- Problem requirements -
Search the listing for "Aktionswoche" and copy every line where it appears.

====

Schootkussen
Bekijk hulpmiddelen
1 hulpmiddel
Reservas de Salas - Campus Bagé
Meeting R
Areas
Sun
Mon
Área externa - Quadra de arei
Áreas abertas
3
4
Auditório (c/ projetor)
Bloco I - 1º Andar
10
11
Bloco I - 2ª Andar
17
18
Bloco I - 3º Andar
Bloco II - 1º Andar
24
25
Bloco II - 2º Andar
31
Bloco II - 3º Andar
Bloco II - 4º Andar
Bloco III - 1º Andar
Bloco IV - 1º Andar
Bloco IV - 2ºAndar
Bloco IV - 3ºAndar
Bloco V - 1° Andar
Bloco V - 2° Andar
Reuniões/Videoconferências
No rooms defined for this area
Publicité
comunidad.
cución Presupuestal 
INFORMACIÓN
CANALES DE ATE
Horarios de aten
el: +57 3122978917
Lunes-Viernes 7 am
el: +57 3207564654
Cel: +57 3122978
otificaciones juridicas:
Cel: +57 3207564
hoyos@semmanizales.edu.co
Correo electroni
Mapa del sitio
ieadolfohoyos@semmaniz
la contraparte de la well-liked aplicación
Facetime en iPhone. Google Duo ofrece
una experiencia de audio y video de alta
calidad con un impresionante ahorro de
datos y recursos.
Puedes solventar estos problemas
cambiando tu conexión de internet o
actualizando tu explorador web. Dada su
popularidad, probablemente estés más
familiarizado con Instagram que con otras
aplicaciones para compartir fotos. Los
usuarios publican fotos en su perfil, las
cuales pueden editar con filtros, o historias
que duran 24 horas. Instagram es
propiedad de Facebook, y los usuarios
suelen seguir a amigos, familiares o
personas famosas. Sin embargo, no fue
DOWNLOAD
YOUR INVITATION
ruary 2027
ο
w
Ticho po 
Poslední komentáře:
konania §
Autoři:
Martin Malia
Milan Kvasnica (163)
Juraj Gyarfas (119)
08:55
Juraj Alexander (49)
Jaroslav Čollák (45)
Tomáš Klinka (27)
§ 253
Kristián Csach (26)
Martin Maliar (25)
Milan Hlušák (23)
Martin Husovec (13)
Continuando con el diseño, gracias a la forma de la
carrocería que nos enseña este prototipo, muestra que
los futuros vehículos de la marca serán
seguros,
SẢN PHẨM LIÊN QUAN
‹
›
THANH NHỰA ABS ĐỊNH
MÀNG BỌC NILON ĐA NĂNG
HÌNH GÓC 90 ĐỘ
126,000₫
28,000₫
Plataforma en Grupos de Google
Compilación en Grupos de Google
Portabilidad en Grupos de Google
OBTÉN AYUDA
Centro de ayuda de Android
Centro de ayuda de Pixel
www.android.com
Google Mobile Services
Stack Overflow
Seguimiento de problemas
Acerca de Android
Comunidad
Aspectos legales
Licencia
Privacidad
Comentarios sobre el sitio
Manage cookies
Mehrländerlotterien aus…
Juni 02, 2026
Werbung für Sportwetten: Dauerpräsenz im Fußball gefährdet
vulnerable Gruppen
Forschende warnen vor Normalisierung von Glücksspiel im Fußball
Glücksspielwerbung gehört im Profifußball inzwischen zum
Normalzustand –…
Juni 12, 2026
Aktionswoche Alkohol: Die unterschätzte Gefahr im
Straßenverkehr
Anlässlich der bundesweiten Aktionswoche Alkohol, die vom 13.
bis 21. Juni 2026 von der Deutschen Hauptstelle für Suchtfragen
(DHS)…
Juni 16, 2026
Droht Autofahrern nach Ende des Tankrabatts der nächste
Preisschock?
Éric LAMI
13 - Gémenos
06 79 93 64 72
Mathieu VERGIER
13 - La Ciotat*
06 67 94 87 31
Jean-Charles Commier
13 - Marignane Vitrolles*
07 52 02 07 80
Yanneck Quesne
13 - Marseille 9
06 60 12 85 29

====

- Solution below -
Aktionswoche Alkohol: Die unterschätzte Gefahr im
Anlässlich der bundesweiten Aktionswoche Alkohol, die vom 13.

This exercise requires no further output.